Scientists have built microscopic robots equipped with electronic “brains” that are capable of walking autonomously.

A team from Cornell University in the US developed the solar-powered bots as part of research into a new generation of tiny devices that can perform roles ranging from performing microsurgery, to cleaning the inside of arteries.

The microrobots measure just 250 micrometres across – smaller than the head of an ant – and can operate without any external controls.

“Before, we literally had to manipulate these ‘strings’ in order to get any kind of response from the robot,” said Itai Cohen, a professor of physics at Cornell.

“But now that we have these brains on board, it’s like taking the strings off the marionette. It’s like when Pinocchio gains consciousness.”
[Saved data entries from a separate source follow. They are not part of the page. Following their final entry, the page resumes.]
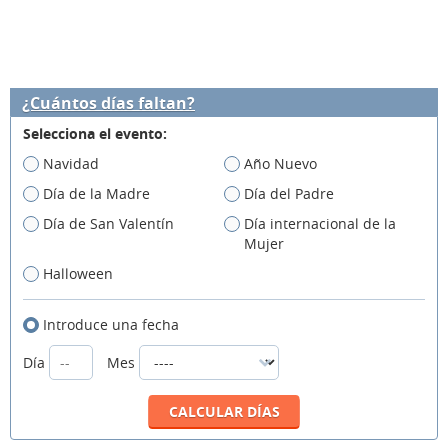
¿Cuántos días faltan?
Selecciona el evento:
Navidad
Año Nuevo
Día de la Madre
Día del Padre
Día de San Valentín
Día internacional de la
Mujer
Halloween
Introduce una fecha
Día
Mes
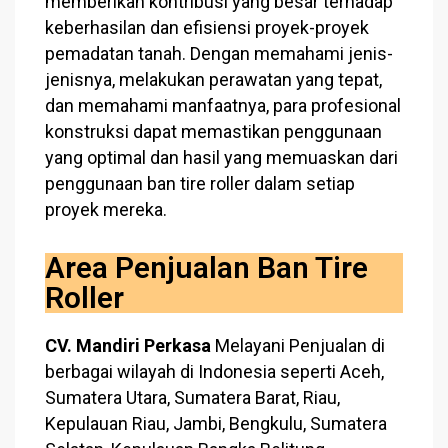
memberikan kontribusi yang besar terhadap
keberhasilan dan efisiensi proyek-proyek
pemadatan tanah. Dengan memahami jenis-
jenisnya, melakukan perawatan yang tepat,
dan memahami manfaatnya, para profesional
konstruksi dapat memastikan penggunaan
yang optimal dan hasil yang memuaskan dari
penggunaan ban tire roller dalam setiap
proyek mereka.
Area Penjualan Ban Tire
Roller
CV. Mandiri Perkasa
Melayani Penjualan di
berbagai wilayah di Indonesia seperti Aceh,
Sumatera Utara, Sumatera Barat, Riau,
Kepulauan Riau, Jambi, Bengkulu, Sumatera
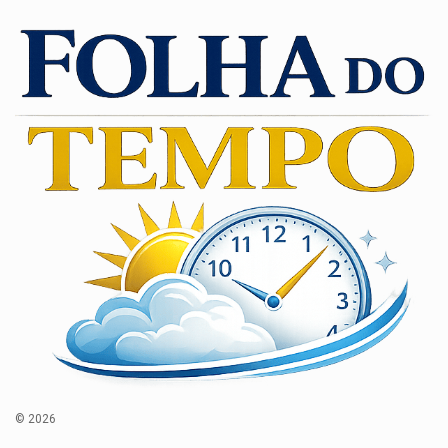
© 2026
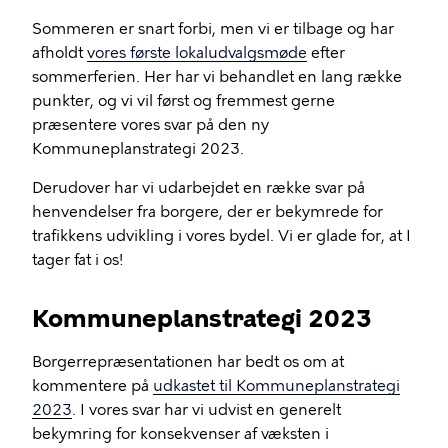
Sommeren er snart forbi, men vi er tilbage og har
afholdt
vores første lokaludvalgsmøde
efter
sommerferien. Her har vi behandlet en lang række
punkter, og vi vil først og fremmest gerne
præsentere vores svar på den ny
Kommuneplanstrategi 2023.
Derudover har vi udarbejdet en række svar på
henvendelser fra borgere, der er bekymrede for
trafikkens udvikling i vores bydel. Vi er glade for, at I
tager fat i os!
Kommuneplanstrategi 2023
Borgerrepræsentationen har bedt os om at
kommentere på
udkastet til Kommuneplanstrategi
2023
. I vores svar har vi udvist en generelt
bekymring for konsekvenser af væksten i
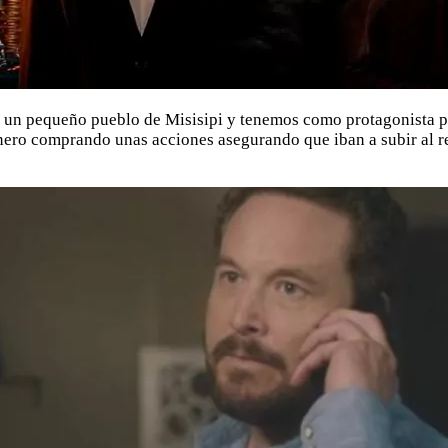
n un pequeño pueblo de Misisipi y tenemos como protagonista p
ero comprando unas acciones asegurando que iban a subir al rea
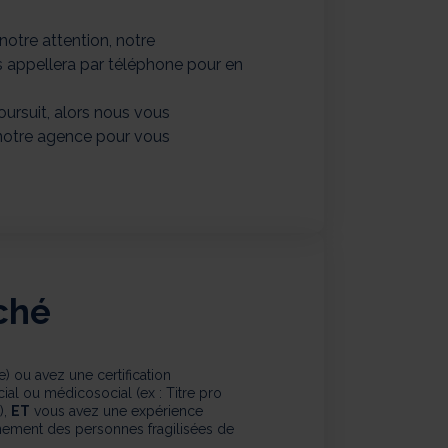
 notre attention, notre
appellera par téléphone pour en
oursuit, alors nous vous
notre agence pour vous
rché
) ou avez une certification
al ou médicosocial (ex : Titre pro
),
ET
vous avez une expérience
gnement des personnes fragilisées de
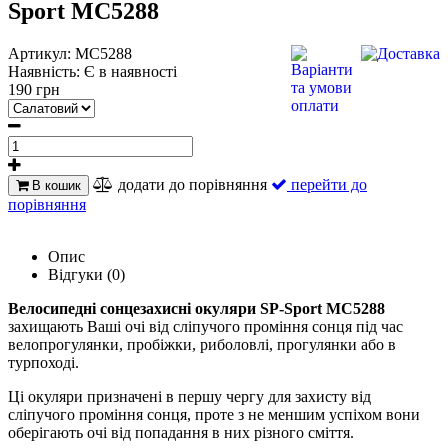
Sport MC5288
Артикул:
MC5288
Наявність:
Є в наявності
190 грн
додати до порівняння
перейти до
В кошик
порівняння
Опис
Відгуки (0)
Велосипедні сонцезахисні окуляри SP-Sport MC5288
захищають Ваші очі від сліпучого проміння сонця під час
велопрогулянки, пробіжки, риболовлі, прогулянки або в
турпоході.
Ці окуляри призначені в першу чергу для захисту від
сліпучого проміння сонця, проте з не меншим успіхом вони
оберігають очі від попадання в них різного сміття.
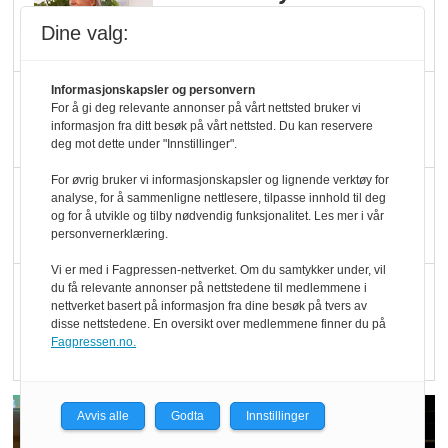
Økologisk Norge sin
Dine valg:
hederspris
Informasjonskapsler og personvern
Blir enklere å velge
For å gi deg relevante annonser på vårt nettsted bruker vi
økologisk i butikkhylla
informasjon fra ditt besøk på vårt nettsted. Du kan reservere
deg mot dette under "Innstillinger".
For øvrig bruker vi informasjonskapsler og lignende verktøy for
Kolonihagen sliter
analyse, for å sammenligne nettlesere, tilpasse innhold til deg
og for å utvikle og tilby nødvendig funksjonalitet. Les mer i vår
med å få tak i nok melk
personvernerklæring.
Vi er med i Fagpressen-nettverket. Om du samtykker under, vil
Rapport: Økokundene
du få relevante annonser på nettstedene til medlemmene i
nettverket basert på informasjon fra dine besøk på tvers av
er klare! Er markedet
disse nettstedene. En oversikt over medlemmene finner du på
det?
Fagpressen.no.
Avvis alle
Godta
Innstillinger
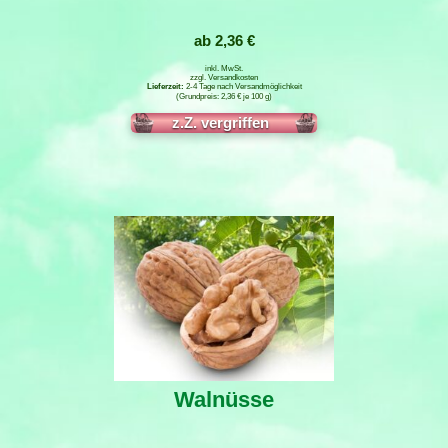
ab
2,36
€
inkl. MwSt.
zzgl.
Versandkosten
2-4 Tage nach Versandmöglichkeit
2,36
€
je
100
g
Weiterlesen
Walnüsse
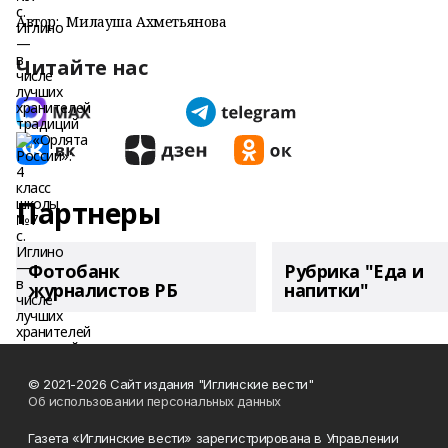
Автор:
Милауша Ахметьянова
Читайте нас
Партнеры
Фотобанк
Рубрика "Еда и
журналистов РБ
напитки"
© 2021-2026 Сайт издания "Иглинские вести"
Об использовании персональных данных
Газета «Иглинские вести» зарегистрирована в Управлении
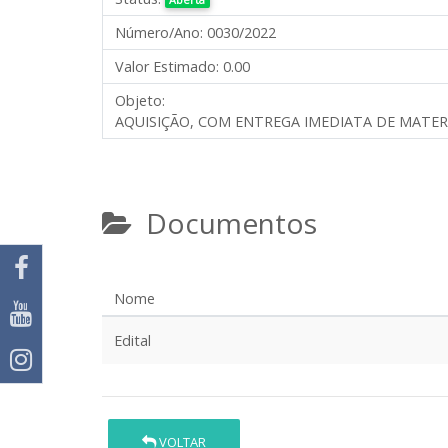
Número/Ano:
0030/2022
Valor Estimado:
0.00
Objeto:
AQUISIÇÃO, COM ENTREGA IMEDIATA DE MATE
Documentos
Nome
Edital
VOLTAR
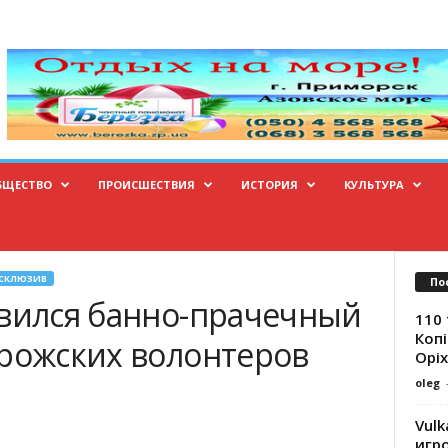
БЩЕСТВО
ПРОИСШЕСТВИЯ
ИСТОРИЯ
КУЛЬТУРА
СКЛЮЗИВ
По
авился банно-прачечный
110 
Копі
орожских волонтеров
Оріх
oleg
Vulk
игр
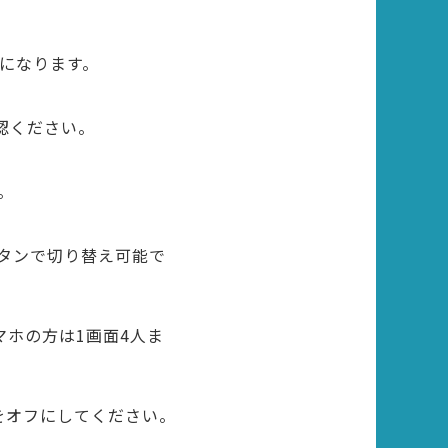
トになります。
認ください。
。
ボタンで切り替え可能で
ホの方は1画面4人ま
をオフにしてください。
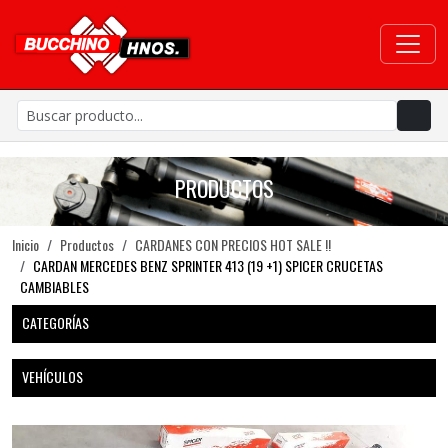
PRODUCTOS
Inicio
Productos
CARDANES CON PRECIOS HOT SALE !!
CARDAN MERCEDES BENZ SPRINTER 413 (19 +1) SPICER CRUCETAS
CAMBIABLES
CATEGORÍAS
VEHÍCULOS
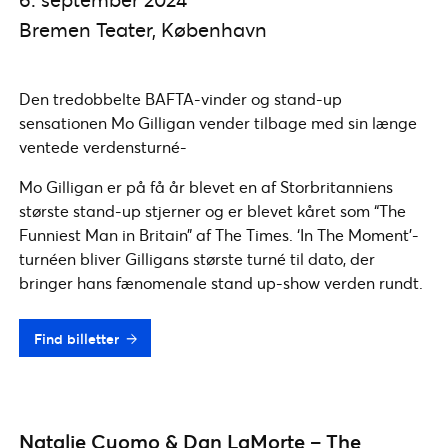
Bremen Teater, København
Den tredobbelte BAFTA-vinder og stand-up
sensationen Mo Gilligan vender tilbage med sin længe
ventede verdensturné-
Mo Gilligan er på få år blevet en af Storbritanniens
største stand-up stjerner og er blevet kåret som “The
Funniest Man in Britain” af The Times. ‘In The Moment’-
turnéen bliver Gilligans største turné til dato, der
bringer hans fænomenale stand up-show verden rundt.
Find billetter
Natalie Cuomo & Dan LaMorte – The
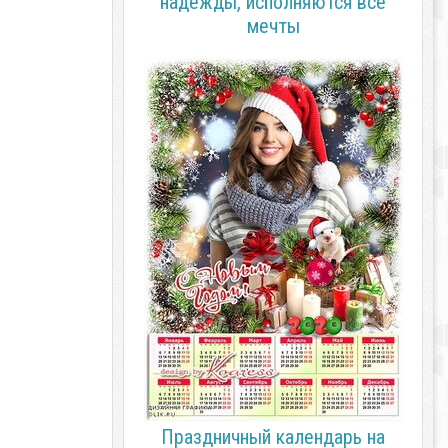
надежды, исполняются все
мечты
Праздничный календарь на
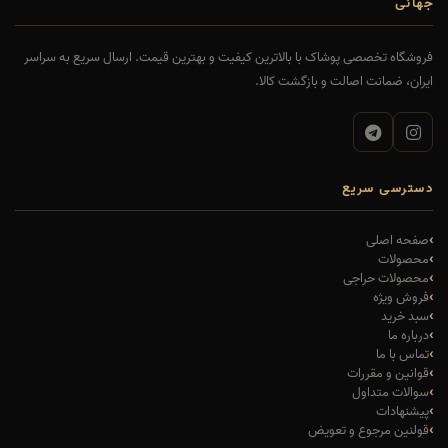
جهانی
فروشگاه تخصصی پوشاک با بالاترین کیفیت و بهترین قیمت. ارسال سریع به سراسر
ایران، ضمانت اصالت و بازگشت کالا.
دسترسی سریع
صفحه اصلی
محصولات
محصولات حراجی
فروش ویژه
سبد خرید
درباره ما
تماس با ما
قوانین و مقررات
سوالات متداول
پیشنهادات
قولنین مرجوع و تعویض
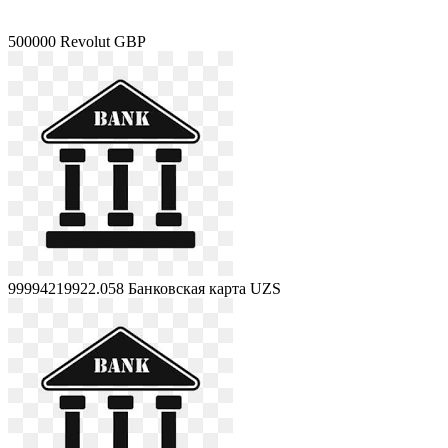
500000
Revolut GBP
99994219922.058
Банковская карта UZS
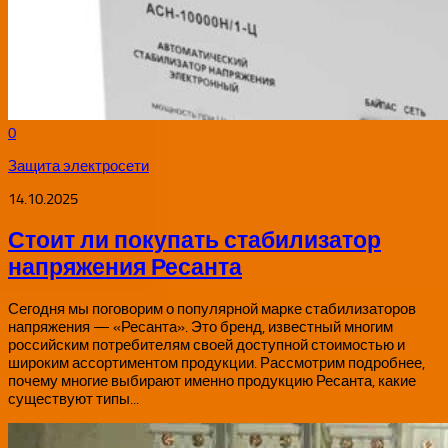
0
Защита электросети
14.10.2025
Стоит ли покупать стабилизатор
напряжения Ресанта
Сегодня мы поговорим о популярной марке стабилизаторов
напряжения — «Ресанта». Это бренд, известный многим
российским потребителям своей доступной стоимостью и
широким ассортиментом продукции. Рассмотрим подробнее,
почему многие выбирают именно продукцию Ресанта, какие
существуют типы...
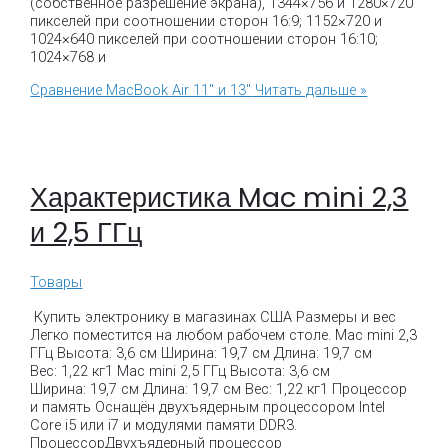
(собственное разрешение экрана), 1344×756 и 1280×720
пикселей при соотношении сторон 16:9; 1152×720 и
1024×640 пикселей при соотношении сторон 16:10;
1024×768 и
Сравнение MacBook Air 11″ и 13″
Читать дальше »
Характеристика Mac mini 2,3
и 2,5 ГГц
Товары
Купить электронику в магазинах США Размеры и вес
Легко поместится на любом рабочем столе. Mac mini 2,3
ГГц Высота: 3,6 см Ширина: 19,7 см Длина: 19,7 см
Вес: 1,22 кг1 Mac mini 2,5 ГГц Высота: 3,6 см
Ширина: 19,7 см Длина: 19,7 см Вес: 1,22 кг1 Процессор
и память Оснащён двухъядерным процессором Intel
Core i5 или i7 и модулями памяти DDR3.
ПроцессорДвухъядерный процессор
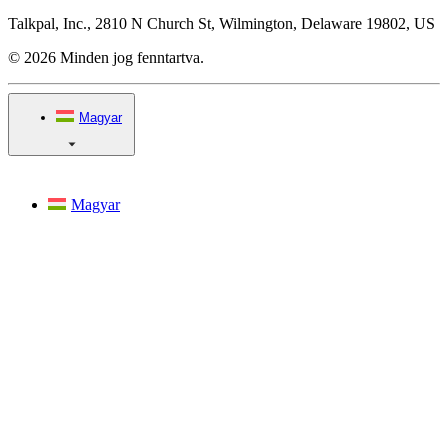
Talkpal, Inc., 2810 N Church St, Wilmington, Delaware 19802, US
© 2026 Minden jog fenntartva.
Magyar
Magyar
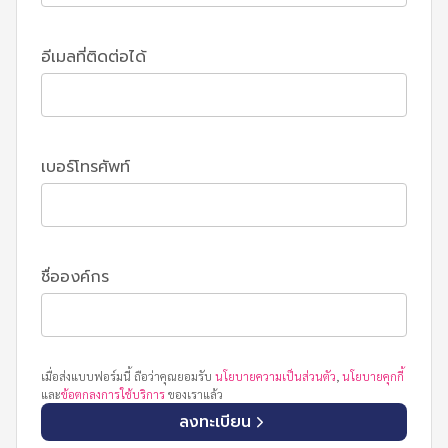
อีเมลที่ติดต่อได้
เบอร์โทรศัพท์
ชื่อองค์กร
เมื่อส่งแบบฟอร์มนี้ ถือว่าคุณยอมรับ
นโยบายความเป็นส่วนตัว
,
นโยบายคุกกี้
และ
ข้อตกลงการใช้บริการ
ของเราแล้ว
ลงทะเบียน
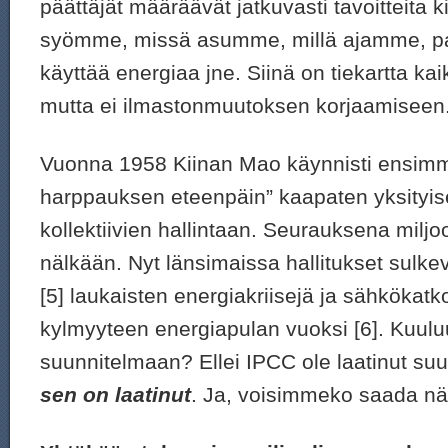
päättäjät määräävät jatkuvasti tavoitteita k
syömme, missä asumme, millä ajamme, p
käyttää energiaa jne. Siinä on tiekartta k
mutta ei ilmastonmuutoksen korjaamiseen
Vuonna 1958 Kiinan Mao käynnisti ensim
harppauksen eteenpäin” kaapaten yksityise
kollektiivien hallintaan. Seurauksena miljo
nälkään. Nyt länsimaissa hallitukset sulke
[5] laukaisten energiakriisejä ja sähkökatk
kylmyyteen energiapulan vuoksi [6]. Kuul
suunnitelmaan? Ellei IPCC ole laatinut su
sen on laatinut
. Ja, voisimmeko saada nähd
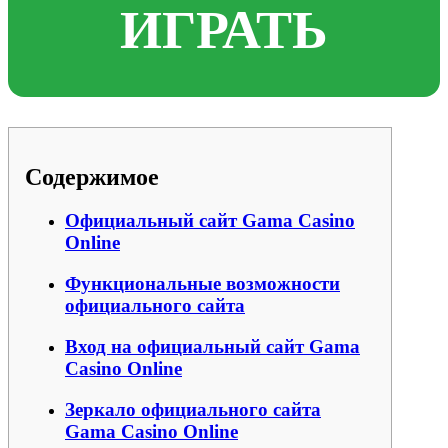
ИГРАТЬ
Содержимое
Официальный сайт Gama Casino
Online
Функциональные возможности
официального сайта
Вход на официальный сайт Gama
Casino Online
Зеркало официального сайта
Gama Casino Online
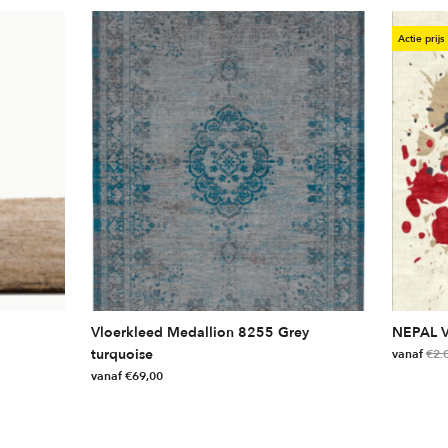
Actie prijs
Vloerkleed Medallion 8255 Grey
NEPAL 
turquoise
vanaf
€
2.
vanaf
€
69,00
Dit
Dit
product
product
heeft
heeft
meerdere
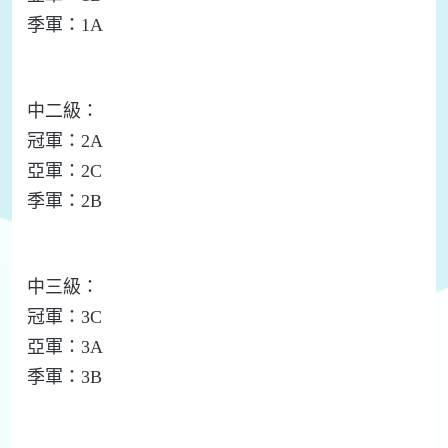
季軍：1A
中二級：
冠軍：2A
亞軍：2C
季軍：2B
中三級：
冠軍：3C
亞軍：3A
季軍：3B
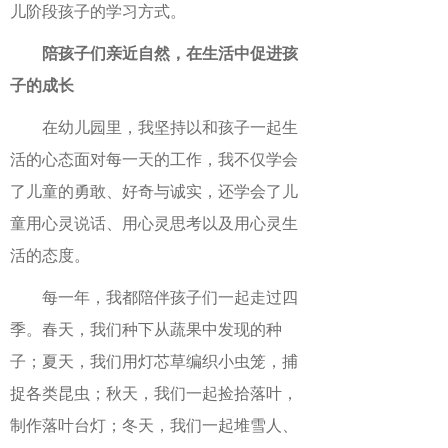
儿阶段孩子的学习方式。
陪孩子们亲近自然，在生活中促进孩
子的成长
在幼儿园里，我坚持以和孩子一起生
活的心态面对每一天的工作，我不仅学会
了儿童的勇敢、好奇与诚实，还学会了儿
童用心灵说话、用心灵思考以及用心灵生
活的态度。
每一年，我都陪伴孩子们一起走过四
季。春天，我们种下从蔬果中发现的种
子；夏天，我们用灯芯草编织小虫笼，捕
捉各类昆虫；秋天，我们一起捡拾落叶，
制作落叶台灯；冬天，我们一起堆雪人、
The breakthrough involves a complementary metal-oxide-semiconductor (CMOS) clock circuit, which can hold thousands of transistors capable of generating frequencies that set the gait of the robot.

The extremely low energy demands of the onboard circuit and platinum-based legs mean that they can be powered by tiny photovoltaic cells.

The system was used on three different types of microrobot: a two-legged version, a four-legged “dogbot”, and a six-legged “antbot”.

Commands can be sent to control the speed via laser pulse, with Professor Cohen claiming that the onboard “brains” would allow the bots to communicate with researchers and figure out how to carry out the instructions.

“Then we’re having a conversation with the robot,” he said. “The robot might tell us something about its environment, and then we might react by telling it, ‘OK, go over there and try to suss out what’s happening.’

“The real fun part is, just like we never really knew what the iPhone was going to be about until we sent it out into the world, what we’re hoping is that now that we’ve shown the recipe for linking CMOS electronics to robotic actuating limbs, we can unleash this and have people design low-power microchips that can do all sorts of things.”

The high degree of programmability could lead to a wide range of applications in medicine, according to lead researcher Dr Michael Reynolds, such as identifying good cells and killing bad cells.”

paper detailing the research, titled ‘Microscopic robots with onboard digital controls’, was published this week in the journal Science Robotics.